The first track I listen to was Ansible Plugins by Abhijeet Kasurde which was very informative because it is possible to easily extend Ansible by plugging in filters for example. The second and last track on Friday was Convergence of Communities: OKD = f(Kubernetes++) by Daniel Izquierdo and Diane Mueller. This one was really interesting as it gave a cool insight how people are contributing to various open source project based on the GitHub repositories, commits and comments.
After that, I went back to the hotel and met with the colleagues from RedHat, Franz Theisen and Armin Müellner and after some chatting we went up to the dinner, which was really delicious! During the dinner I had the chance to talk to other colleagues who were with us.
On Saturday I got the chance to visit the Red Hat office at Brno and after a delicious coffer we went on to the conference.

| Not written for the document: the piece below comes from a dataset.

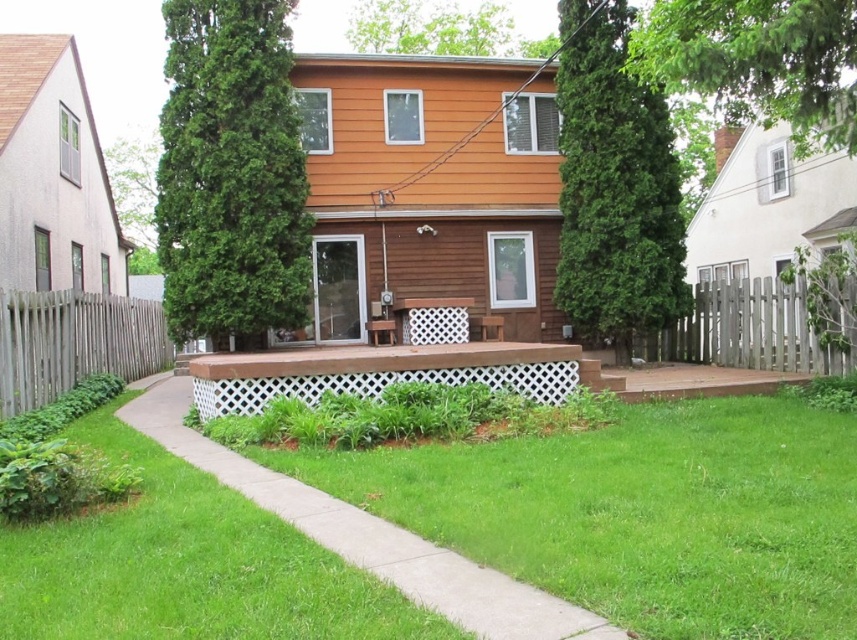 Which is behind, point (500, 630) or point (782, 326)?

I had a full packed day with a lot of sessions which are listed afterwards. The full schedule can be found here.
- Container Meetup
- Ansible to manage Desktops
- Visualized Workstation
- Containers without Daemons - Podman Internals
- Container pipeline for devs and enterprises alike!
- How OpenShift Builds Container Images
- Insiders info from the Masters of Clouds
- Managing a fleet of Linux desktops with Ansible
- Legacy Monolith to Microservices
All of the tracks that I have visited were great! But I would like to highlight two of them. The Containers Meetup with Daniel Walsh was super interesting because of the discussion about cgroups v2 which might cause a lot of problems for the container software. The problem herein is, that the cgroups v2 interface of the Linux kernel is not compatible with the v1 version. This means, that software which relies on libraries that are implementing cgroups v1, like Docker and others, will be broken. if the new Kernel interface is enabled. In the meetup it was discussed if the upcoming Fedora version should go this way. Well, we will see whats coming up…
The Insiders info from the Masters of Clouds is the second one I like to mention because there were lots of insight, how Red Hat manages their infrastructure. For me it was mega cool to see, that Red Hat is also using Zabbix heavily for system monitoring, like we on-premises too!
On Saturday evening we had a very nice dinner and the opportunity to continue our chats from Friday. On Sunday I went back to Austria early, as I have to drive 6 hours back. 🚗😃
In summary, I am very happy, that I’ve got the chance to attend to this conference and I will try to attend to it next year too! I meet a lot of cool people, like Akihiro Suda, the Docker Community Leader of Tokyo, which I am really proud of. DevConf.cz I will come back!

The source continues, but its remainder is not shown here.